• [Required action] From the material below, retype exactly the lines that begin at the line with "Assurance habitation" and end after the line with "Observações sobre o Produto"; pictures stay out of the copy.

• [Study material]
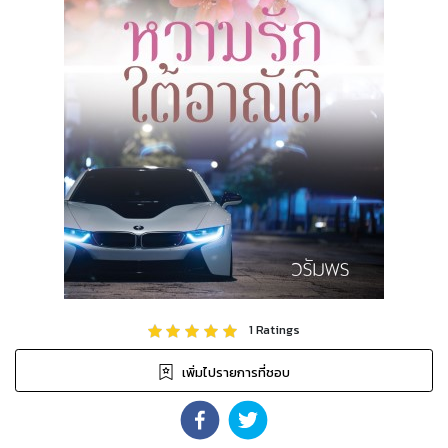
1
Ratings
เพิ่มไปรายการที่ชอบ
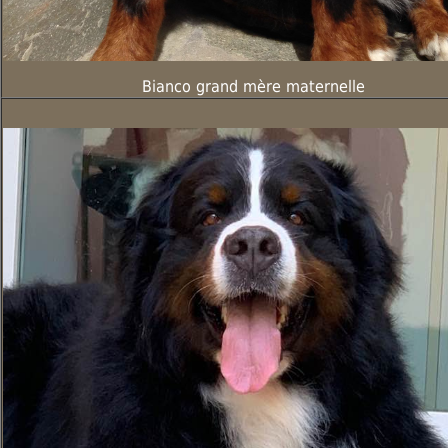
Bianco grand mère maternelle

---

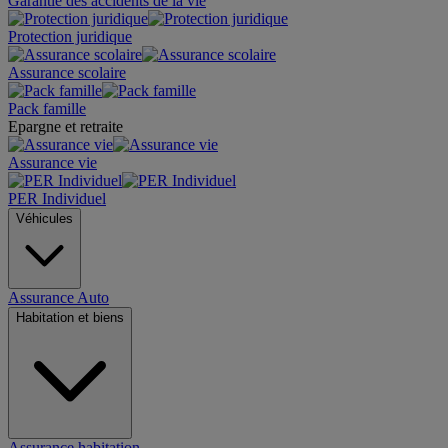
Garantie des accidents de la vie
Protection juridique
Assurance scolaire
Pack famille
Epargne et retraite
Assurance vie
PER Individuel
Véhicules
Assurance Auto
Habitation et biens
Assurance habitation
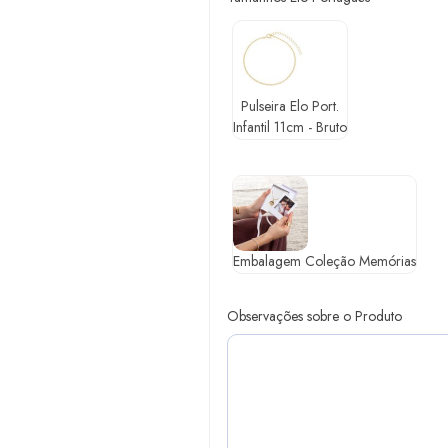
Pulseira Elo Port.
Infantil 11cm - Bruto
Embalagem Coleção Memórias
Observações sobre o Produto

• [Answer to this exercise]
Assurance habitation
Pulseira Elo Port.
Infantil 11cm - Bruto
Embalagem Coleção Memórias
Observações sobre o Produto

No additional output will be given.